Upgrade from AMD FX 6300

Zoltansbeard

Reputable
Apr 26, 2015
11
0
4,510
Hey there =)

After swapping my GTX 660 to a GTX 780 my AMD FX 6300 has become a pretty heavy bottleneck. In nearly every Game the CPU is at 100% while the GTX 780 is bored to death.

My Budget is 150€ for CPU and Motherboard(i'll propably go intel)

So far i have found the following CPUs:

I5 2500
I5 3450
I5 3470
I5 3550
I5 3570
I7 2600
Xeon E3 1220 v1,2,3
Xeon E3 1225 v1
Xeon E3 1230 v1 and 2
Xeon E3 1245 v1

Am i missing a good CPU in my Price Range?

The I5 2500 is the cheapest option but i have found conflicting Benchmarks and overall Info. Some state its a huge upgrade to my FX.. some say its hardly noticable.

Any Tips?

Thanks!
 
I wouldn't buy a CPU that's older than Haswell right now, personally. Of the CPUs you've listed, the only one that's 4th generation or newer is the 1220v3.
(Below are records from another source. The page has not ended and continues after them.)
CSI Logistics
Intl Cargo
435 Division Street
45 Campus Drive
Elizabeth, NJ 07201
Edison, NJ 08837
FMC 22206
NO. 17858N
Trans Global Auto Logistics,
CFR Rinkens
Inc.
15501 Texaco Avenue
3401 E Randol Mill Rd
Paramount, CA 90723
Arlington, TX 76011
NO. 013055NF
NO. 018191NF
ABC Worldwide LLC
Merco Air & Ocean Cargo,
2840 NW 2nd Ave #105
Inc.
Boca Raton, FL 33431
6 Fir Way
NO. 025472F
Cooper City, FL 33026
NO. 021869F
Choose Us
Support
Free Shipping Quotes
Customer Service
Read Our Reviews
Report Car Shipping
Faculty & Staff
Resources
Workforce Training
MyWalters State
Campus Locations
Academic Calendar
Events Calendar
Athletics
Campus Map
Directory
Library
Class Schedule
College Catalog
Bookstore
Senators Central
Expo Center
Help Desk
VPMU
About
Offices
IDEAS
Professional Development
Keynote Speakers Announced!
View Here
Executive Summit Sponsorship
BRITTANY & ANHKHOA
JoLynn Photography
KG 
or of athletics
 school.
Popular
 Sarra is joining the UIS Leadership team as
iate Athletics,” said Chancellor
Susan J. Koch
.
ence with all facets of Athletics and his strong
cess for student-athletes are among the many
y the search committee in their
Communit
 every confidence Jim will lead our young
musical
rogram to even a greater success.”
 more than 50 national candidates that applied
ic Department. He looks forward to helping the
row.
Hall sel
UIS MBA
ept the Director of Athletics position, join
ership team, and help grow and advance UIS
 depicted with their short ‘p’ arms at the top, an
Performance per clock of Haswell is ~60% higher than AMD's FX architecture, and the FX-6300 has a pretty hefty module penalty when loading all of its cores, so a Haswell i5 would be a significant upgrade in every metric.
 


Would a I3 really be a good Move? I mean sure then i had a Skylake Platform to Upgrade further From but i heard I3 and FX 6300 are propably a Sideways Move
 


Seriously is Zen expected to be that great? and when it is expected to be released?
 
A Skylake i3 is somewhere between an FX-6300 and FX-8320 in multithreading, and close to twice as fast as either in single-threaded performance.

One early game benchmark showed Zen to be somewhere around Sandy Bridge IPC. In another, AMD did a public demonstration showing it to be ~Broadwell IPC in a test they set up and did not release details on, and I assume that's close to a best-case scenario. AMD's demonstration had Broadwell downclocked to 3GHz, rather than clocking Zen up to Broadwell's clockspeed. Speculation is that Zen doesn't clock very well, though it could be the fault of early silicon. Expect it out in early 2017, after Kaby Lake launches - with 10-25% better IPC and 50% higher clockspeed.

My opinion: Zen's strength is probably going to be in that you can get a lot of cores with a relatively low TDP, which does not make for a good gaming chip. It might be a lower-priced alternative to Intel's HEDT platform for rendering and scientific computation.